# UFRN Constructions's Finances
On this NoteBook we will present our discoveries over constructions and investments all over UNIVERSIDADE FEDERAL DO RIO GRANDE DO NORTE ([UFRN](www.ufrn.br)).
All this made as a project for a subject on UFRN called `PROBABILIDADE`, where we choose some of several available open data about our university.

## Choosen Data
We decided to work over some financial values at UFRN, like how much money cost a specific work, how long it generally takes to finish a construction, the most expensive work, and so on. For that, we used the following 'csv' files:
- [obras.csv](http://dados.ufrn.br/dataset/a8b897f9-4659-44d4-842e-ac70ae21eb83/resource/067e7cad-934c-4134-a5d5-807915c074b4/download/obras.csv)
- [requisicaoobras.csv](http://dados.ufrn.br/dataset/15f55d0c-7ac8-4c1e-a73c-b0e37b9ef873/resource/0d923d18-1ffa-41d7-972f-33a12e9daf62/download/requisicaoobras.csv)

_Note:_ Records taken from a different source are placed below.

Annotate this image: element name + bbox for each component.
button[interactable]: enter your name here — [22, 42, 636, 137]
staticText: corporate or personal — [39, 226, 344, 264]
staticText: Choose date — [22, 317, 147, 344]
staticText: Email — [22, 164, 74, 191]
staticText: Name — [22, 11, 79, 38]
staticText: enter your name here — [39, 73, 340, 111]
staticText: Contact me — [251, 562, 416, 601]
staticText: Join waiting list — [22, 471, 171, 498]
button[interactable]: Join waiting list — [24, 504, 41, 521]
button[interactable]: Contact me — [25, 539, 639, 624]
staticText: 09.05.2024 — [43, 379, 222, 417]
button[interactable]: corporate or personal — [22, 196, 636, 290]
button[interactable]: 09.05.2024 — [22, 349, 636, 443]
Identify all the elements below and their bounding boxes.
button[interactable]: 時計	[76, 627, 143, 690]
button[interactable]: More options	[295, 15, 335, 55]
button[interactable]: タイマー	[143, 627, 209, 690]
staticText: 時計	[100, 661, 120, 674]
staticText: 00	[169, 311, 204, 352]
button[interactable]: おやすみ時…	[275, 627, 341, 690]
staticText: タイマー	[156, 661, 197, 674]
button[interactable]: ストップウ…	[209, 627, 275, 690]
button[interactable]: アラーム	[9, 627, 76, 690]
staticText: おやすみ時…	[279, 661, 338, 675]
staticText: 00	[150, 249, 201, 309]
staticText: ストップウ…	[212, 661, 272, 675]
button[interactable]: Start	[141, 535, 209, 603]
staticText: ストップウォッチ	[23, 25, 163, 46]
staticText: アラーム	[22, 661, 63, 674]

Importing some useful libs

In [None]:
import pandas as pd
import numpy as np
import matplotlib.pyplot as plt

Just reading and showing the dataframe we are about to work with.

In [None]:
works = pd.read_csv("res/obras.csv", sep=';')
work_requests = pd.read_csv("res/requisicaoobras.csv", sep=';', parse_dates=['data_envio'])

#### Works Data Frame

In [None]:
print(works.info())
works.head()

#### Work Requests Data Frame

In [None]:
print(work_requests.info())
work_requests.head()

## Obs.:
Unfortunately, the `data_envio` column, which is referent to when the request were submitted has null elements. Because of that, our inicial ideia of using this column as a `DateTimeIndex` has been destroyed.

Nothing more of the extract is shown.